Understanding the continuous evolution of populations from discrete temporal snapshots is a critical research challenge, particularly in fields like developmental biology and systems medicine where longitudinal tracking of individual entities is often impossible. Such trajectory inference is vital for unraveling the mechanisms of dynamic processes. While Schr\"odinger Bridge (SB) offer a potent framework, their traditional application to pairwise time points can be insufficient for systems defined by multiple intermediate snapshots. This paper introduces Multi-Marginal Schr\"odinger Bridge Matching (MSBM), a novel algorithm specifically designed for the multi-marginal SB problem. MSBM extends iterative Markovian fitting (IMF) to effectively handle multiple marginal constraints. This technique ensures robust enforcement of all intermediate marginals while preserving the continuity of the learned global dynamics across the entire trajectory. Empirical validations on synthetic data and real-world single-cell RNA sequencing datasets demonstrate the competitive or superior performance of MSBM in capturing complex trajectories and respecting intermediate distributions, all with notable computational efficiency.

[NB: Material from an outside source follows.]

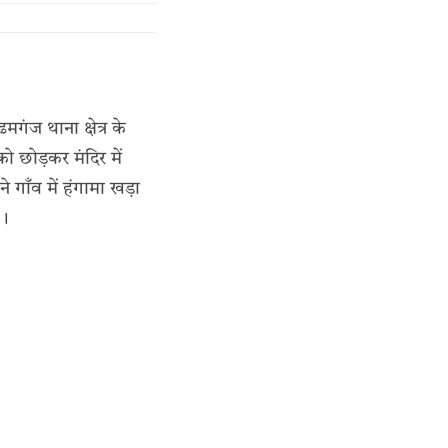
गंज थाना क्षेत्र के
ो छोड़कर मंदिर में
े गाँव में हंगामा खड़ा
ा।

翻译：理解从离散时间快照中推断种群的连续演化是一个关键的研究挑战，尤其在发育生物学和系统医学等领域，其中对个体实体进行纵向追踪通常是不可能的。这种轨迹推断对于揭示动态过程的机制至关重要。虽然薛定谔桥（SB）提供了一个强大的框架，但其传统上应用于成对时间点的方法，对于由多个中间快照定义的系统可能不够充分。本文介绍了多边际薛定谔桥匹配（MSBM），这是一种专为多边际SB问题设计的新算法。MSBM将迭代马尔可夫拟合（IMF）扩展到能有效处理多个边际约束。该技术确保了对所有中间边际的鲁棒性约束，同时保持了所学得的全局动力学在整个轨迹上的连续性。在合成数据和真实世界单细胞RNA测序数据集上的实证验证表明，MSBM在捕捉复杂轨迹和尊重中间分布方面具有竞争力或更优的性能，且均表现出显著的计算效率。